Man fühlt sich allein gelassen
Eine weitere Herausforderung ist es, die nötige Unterstützung zu erhalten, die man bräuchte. Ob Pflegekasse, behandelnde Ärzte oder sonst wer … man fühlt sich ziemlich allein gelassen mit all dem, was da als Angehöriger und Pflegender auf einen einprasselt.
Wenn ich merke, dass ich am Limit bin, dann hilft mir mein Glaube. Ich bin Buddhist. Ich nehme aus diesem Glauben und im speziellen den Worten des Dalai Lamas sehr viel Kraft und Zuversicht.
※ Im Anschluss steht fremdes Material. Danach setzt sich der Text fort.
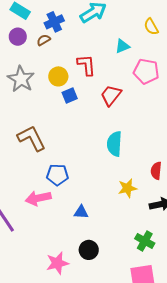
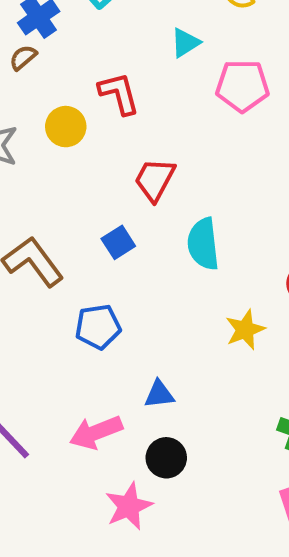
red trapezoid: (111, 95) -> (155, 180), moved
blue square: (70, 96) -> (118, 242), moved
pink arrow: (38, 198) -> (96, 432), moved
black circle: (89, 250) -> (166, 458), moved

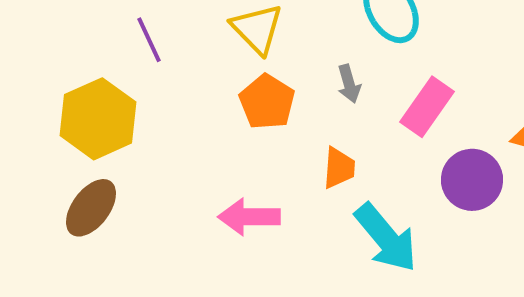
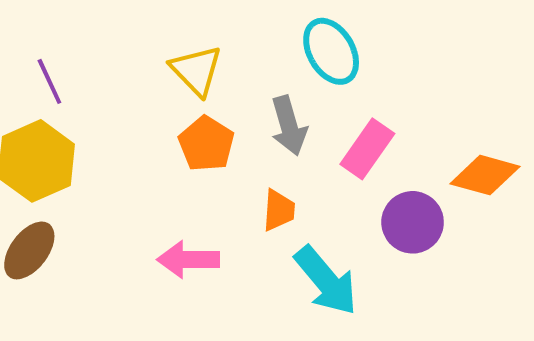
purple line: (149, 40) -> (49, 81), moved
gray arrow: (349, 84) -> (289, 126), size x1.5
Immer wieder für eine kurze Zeit in mir zu ruhen, gibt mir die Kraft für all das, was da noch kommt.
Wenn ich in die blauen Augen meiner Frau schaue, dann spüre ich die Verbundenheit und Liebe zwischen uns. Auch das gibt mir Kraft und Zuversicht.
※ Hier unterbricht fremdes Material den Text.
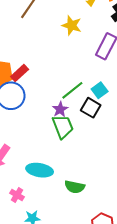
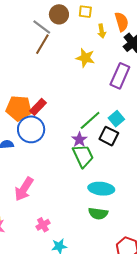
cyan ellipse: (40, 170) -> (101, 189), moved
pink cross: (17, 195) -> (43, 225), turned 32

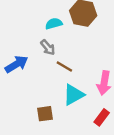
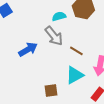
gray arrow: (48, 47) -> (54, 36), size x1.5
brown line: (64, 66) -> (76, 51), moved

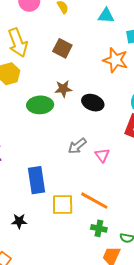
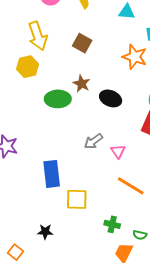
brown star: (63, 89) -> (82, 84), turned 30
orange line: (94, 201) -> (131, 186), moved
black star: (19, 221) -> (45, 232), moved

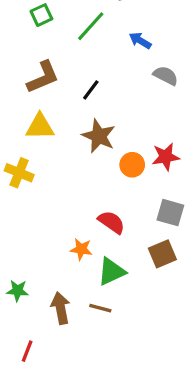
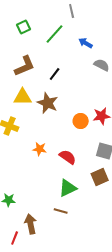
brown star: (99, 136) -> (48, 103), moved
orange star: (81, 249) -> (40, 149), moved
brown arrow: (61, 308) -> (31, 224), moved

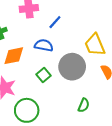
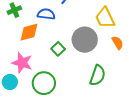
blue semicircle: (44, 45) -> (46, 14), moved
green semicircle: (84, 105) -> (97, 75), size x1.5

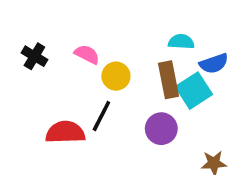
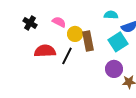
brown rectangle: (169, 80) -> (88, 41), moved
purple circle: (161, 129) -> (114, 69), moved
red semicircle: (65, 132) -> (45, 51), moved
Wir haben einige Freunde. Viele von ihnen sind aber ebenfalls in schwierigen gesundheitlichen Situationen. Ich spreche daher eher weniger über meine Sorgen. Den richtigen Freund, mit dem ich durch dick und dünn gehen würde und dem ich alles anvertrauen würde, habe ich leider nicht.
Früher in meiner Jugendzeit gab es den. Wir teilten fast alles miteinander. Wir spielten beide im selben Verein. Mit dem Älterwerden änderten sich leider die Interessen. Man heiratet, zieht in eine andere Stadt und hat nicht mehr so viel Zeit für Freunde. Man verliert sich aus den Augen, was ich sehr bedauere. Aber so ist nun mal das Leben.
Seit gut einem Dreivierteljahr nutze ich dann und wann die Verhinderungspflege, um gewisse Dinge erledigen zu können.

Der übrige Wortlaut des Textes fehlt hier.